= Gearóid Mac Niocaill =

English scholar & interpreter of late medieval Irish tracts (1932-2004)

Gearóid Mac Niocaill (1932–2004) was one of the foremost twentieth-century scholars and interpreters of late medieval Irish tracts.

==Life==
Gearóid was born in Hull, England in 1932 to an Irish mother. His lifelong work in the Irish language built upon an earlier tradition of involvement in the Irish revival by English-born scholars like Robin Flower (Bláithín) and George Thomson (Seoirse Mac Tomáis). Mac Niocaill graduated with a BA in Latin and French from the University of Leeds in 1953. He presently travelled to Ireland where he was awarded a post-graduate scholarship by the School of Celtic Studies in the Dublin Institute for Advanced Studies. In 1956 he was given responsibility for manuscripts in the National Library of Ireland. He submitted a dissertation entitled Cáipéisí i Dli i nGaeilge 1493–1621 in 1962 for which he was duly awarded his doctorate. Three years later, in 1965, Mac Niocaill was made an assistant professor in the School of Celtic Studies at the Dublin Institute for Advanced Studies.

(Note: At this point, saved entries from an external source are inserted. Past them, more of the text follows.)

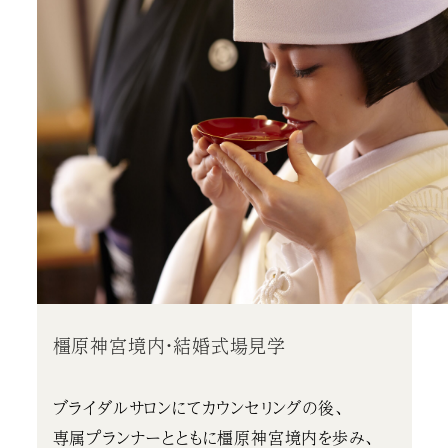
橿原神宮境内・結婚式場見学
ブライダルサロンにてカウンセリングの後、
専属プランナーとともに橿原神宮境内を歩み、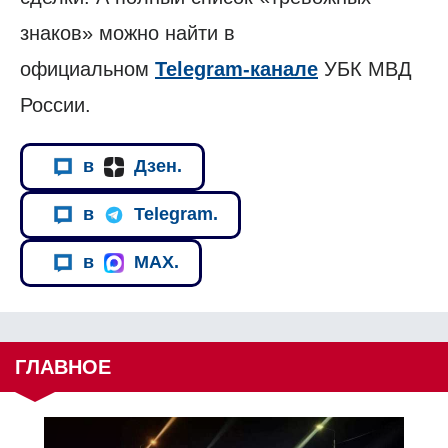
знаков» можно найти в
официальном
Telegram-канале
УБК МВД
России.
в
Дзен.
в
Telegram.
в
MAX.
ГЛАВНОЕ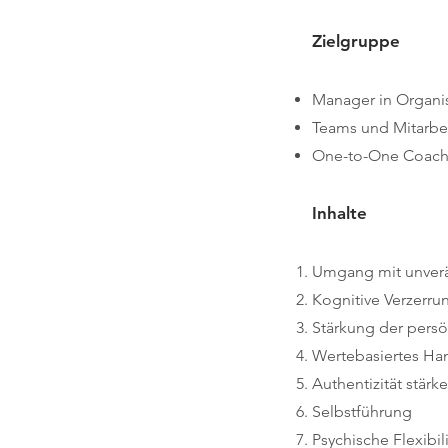
Zielgruppe
Manager in Organi
Teams und Mitarbei
One-to-One Coachi
Inhalte
Umgang mit unverä
Kognitive Verzerru
Stärkung der persö
Wertebasiertes Han
Authentizität stärk
Selbstführung
Psychische Flexibil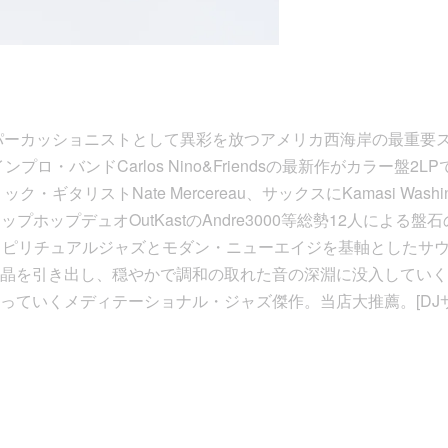
パーカッショニストとして異彩を放つアメリカ西海岸の最重要
るインプロ・バンドCarlos Nino&Friendsの最新作がカラー盤2
・ギタリストNate Mercereau、サックスにKamasi Wash
にヒップホップデュオOutKastのAndre3000等総勢12人によ
スピリチュアルジャズとモダン・ニューエイジを基軸としたサ
晶を引き出し、穏やかで調和の取れた音の深淵に没入していく
っていくメディテーショナル・ジャズ傑作。当店大推薦。[DJ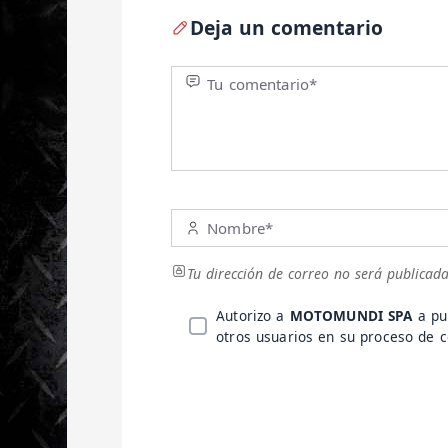
Deja un comentario
Tu comentario*
Nombre*
Tu dirección de correo no será publicada
Autorizo a
MOTOMUNDI SPA
a pu
otros usuarios en su proceso de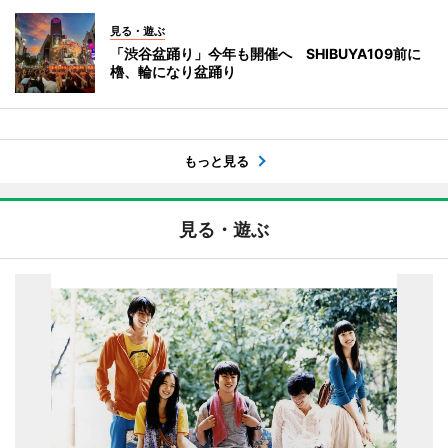
見る・遊ぶ
「渋谷盆踊り」今年も開催へ SHIBUYA109前に
櫓、輪になり盆踊り
もっと見る
見る・遊ぶ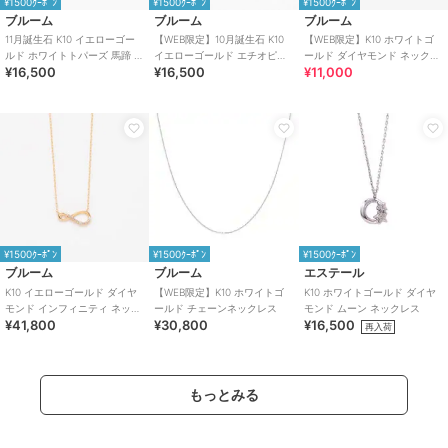
¥1500ｸｰﾎﾟﾝ
¥1500ｸｰﾎﾟﾝ
¥1500ｸｰﾎﾟﾝ
ブルーム
ブルーム
ブルーム
11月誕生石 K10 イエローゴー
【WEB限定】10月誕生石 K10
【WEB限定】K10 ホワイトゴ
ルド ホワイトトパーズ 馬蹄 ネ
イエローゴールド エチオピア
ールド ダイヤモンド ネックレ
¥16,500
¥16,500
¥11,000
ックレス
オパール ネックレス
ス
¥1500ｸｰﾎﾟﾝ
¥1500ｸｰﾎﾟﾝ
¥1500ｸｰﾎﾟﾝ
ブルーム
ブルーム
エステール
K10 イエローゴールド ダイヤ
【WEB限定】K10 ホワイトゴ
K10 ホワイトゴールド ダイヤ
モンド インフィニティ ネック
ールド チェーンネックレス
モンド ムーン ネックレス
¥41,800
¥30,800
¥16,500
レス
再入荷
もっとみる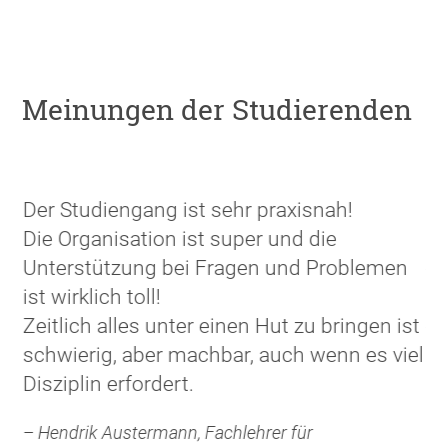
Meinungen der Studierenden
Der Studiengang ist sehr praxisnah!
Es
s
Die Organisation ist super und die
be
Unterstützung bei Fragen und Problemen
es
r
ist wirklich toll!
la
r
Zeitlich alles unter einen Hut zu bringen ist
ei
schwierig, aber machbar, auch wenn es viel
Di
Disziplin erfordert.
pr
ka
– Hendrik Austermann, Fachlehrer für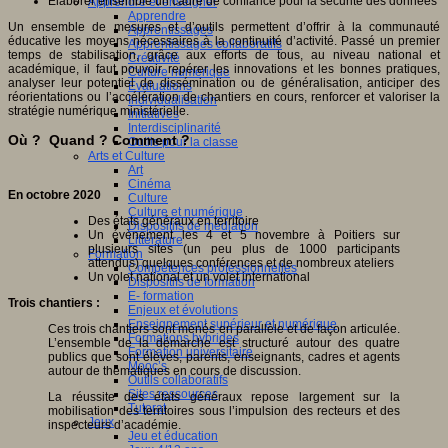
Elaborer ensemble un cadre de confiance pour la sécurité des données
Apprendre et enseigner
Apprendre
Un ensemble de mesures et d’outils permettent d’offrir à la communauté
Apprentissages
éducative les moyens nécessaires à la continuité d’activité. Passé un premier
Apprentissages collaboratifs
temps de stabilisation, grâce aux efforts de tous, au niveau national et
Créativité
académique, il faut pouvoir repérer les innovations et les bonnes pratiques,
Culture numérique
analyser leur potentiel de dissémination ou de généralisation, anticiper des
Evaluations
réorientations ou l’accélération de chantiers en cours, renforcer et valoriser la
Individualisation
stratégie numérique ministérielle.
Initiatives
Interdisciplinarité
Où ? Quand ? Comment ?
Outils pour la classe
Arts et Culture
Art
Cinéma
En octobre 2020
Culture
Culture et numérique
Des états généraux en territoire
Dispositifs de médiation
Un évènement les 4 et 5 novembre à Poitiers sur
Littérature
plusieurs sites (un peu plus de 1000 participants
Formation
attendus) quelques conférences et de nombreux ateliers
Compétences professionnelles
Un volet national et un volet international
Dispositifs de formation
E- formation
Trois chantiers :
Enjeux et évolutions
Enseignement supérieur et numérique
Ces trois chantiers sont menés en parallèle et de façon articulée.
Formations hybrides
L’ensemble de la démarche est structuré autour des quatre
Formation universitaire
publics que sont élèves, parents, enseignants, cadres et agents
Mooc’s
autour de thématiques en cours de discussion.
Outils collaboratifs
Sites ressources
La réussite des états généraux repose largement sur la
Tutorat
mobilisation des territoires sous l’impulsion des recteurs et des
Jeux
inspecteurs d’académie.
Jeu et éducation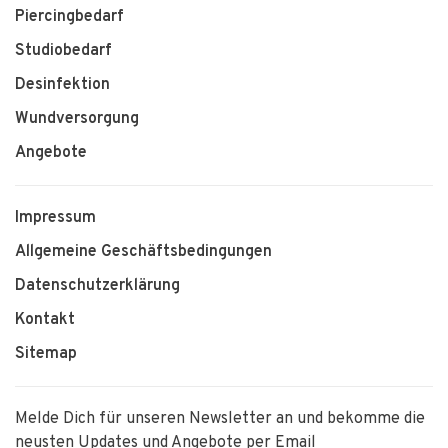
Piercingbedarf
Studiobedarf
Desinfektion
Wundversorgung
Angebote
Impressum
Allgemeine Geschäftsbedingungen
Datenschutzerklärung
Kontakt
Sitemap
Melde Dich für unseren Newsletter an und bekomme die
neusten Updates und Angebote per Email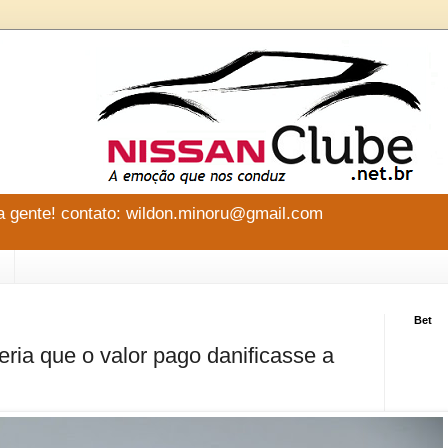
 gente! contato: wildon.minoru@gmail.com
Bet
ria que o valor pago danificasse a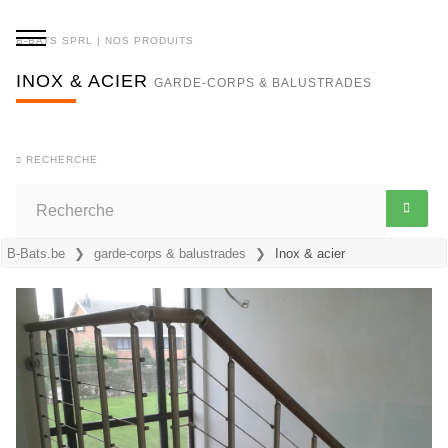
B-BATS SPRL | NOS PRODUITS
INOX & ACIER
GARDE-CORPS & BALUSTRADES
RECHERCHE
B-Bats.be
garde-corps & balustrades
Inox & acier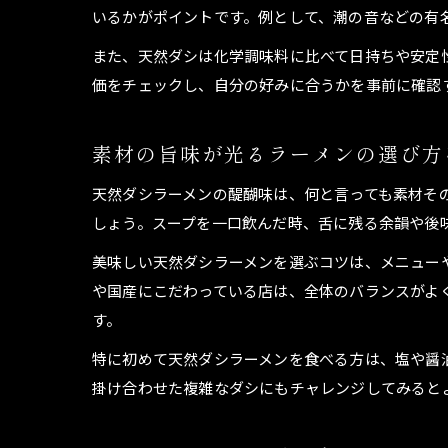
いるかがポイントです。例として、潮の音などの有
また、天然ダシは化学調味料に比べて日持ちや安定
価をチェックし、自分の好みに合うかを事前に確認
素材の旨味が光るラーメンの選び方
天然ダシラーメンの醍醐味は、何と言っても素材そ
しょう。スープを一口飲んだ時、舌に残る余韻や後
美味しい天然ダシラーメンを選ぶコツは、メニュー
や国産にこだわっている店は、全体のバランスがよ
す。
特に初めて天然ダシラーメンを食べる方は、塩や醤
掛け合わせた複雑なダシにもチャレンジしてみると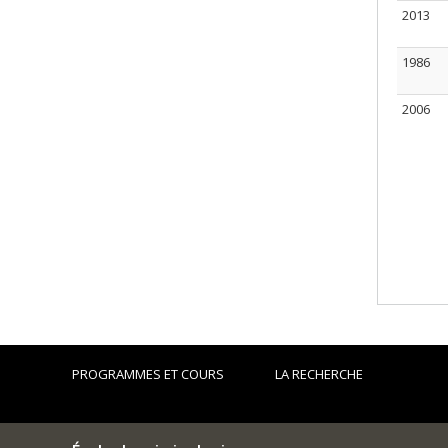
2013
1986
2006
PROGRAMMES ET COURS
LA RECHERCHE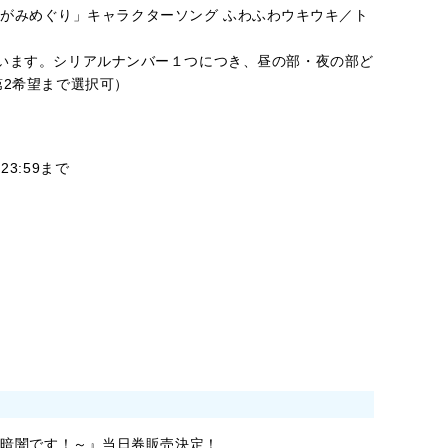
【「めがみめぐり」キャラクターソング ふわふわウキウキ／ト
います。シリアルナンバー１つにつき、昼の部・夜の部ど
第2希望まで選択可）
)23:59まで
っ暗闇です！～』当日券販売決定！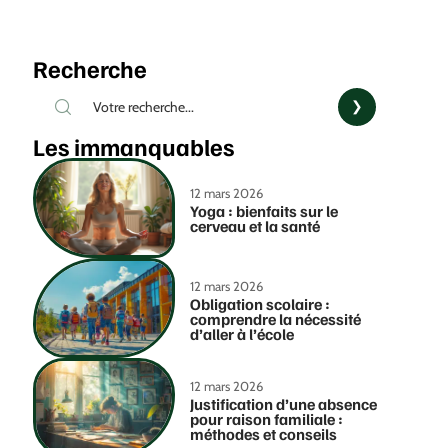
Recherche
Les immanquables
12 mars 2026
Yoga : bienfaits sur le
cerveau et la santé
12 mars 2026
Obligation scolaire :
comprendre la nécessité
d’aller à l’école
12 mars 2026
Justification d’une absence
pour raison familiale :
méthodes et conseils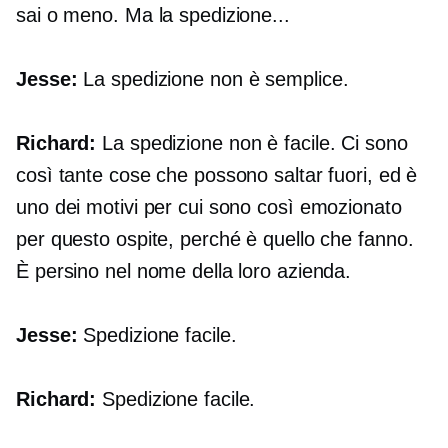
sai o meno. Ma la spedizione...
Jesse:
La spedizione non è semplice.
Richard:
La spedizione non è facile. Ci sono
così tante cose che possono saltar fuori, ed è
uno dei motivi per cui sono così emozionato
per questo ospite, perché è quello che fanno.
È persino nel nome della loro azienda.
Jesse:
Spedizione facile.
Richard:
Spedizione facile.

Mac Niocaill was professor of history at NUI Galway from 1977 until his retirement in 1997. His publication of key late medieval manuscripts in Latin and, especially, Irish restricted his academic audience but affirmed his commitment to the Irish language. Nonetheless, his Na Buirgéisi, xii-xv aois (1964), written in Irish and Latin, is one of the most widely cited and indispensable texts on the burgesses and boroughs in late medieval Ireland. The growing school of literature examining the geographical and archaeological nature of Hiberno-Norman towns have utilised this two-volume text in order to understand the constitutional structure of these towns.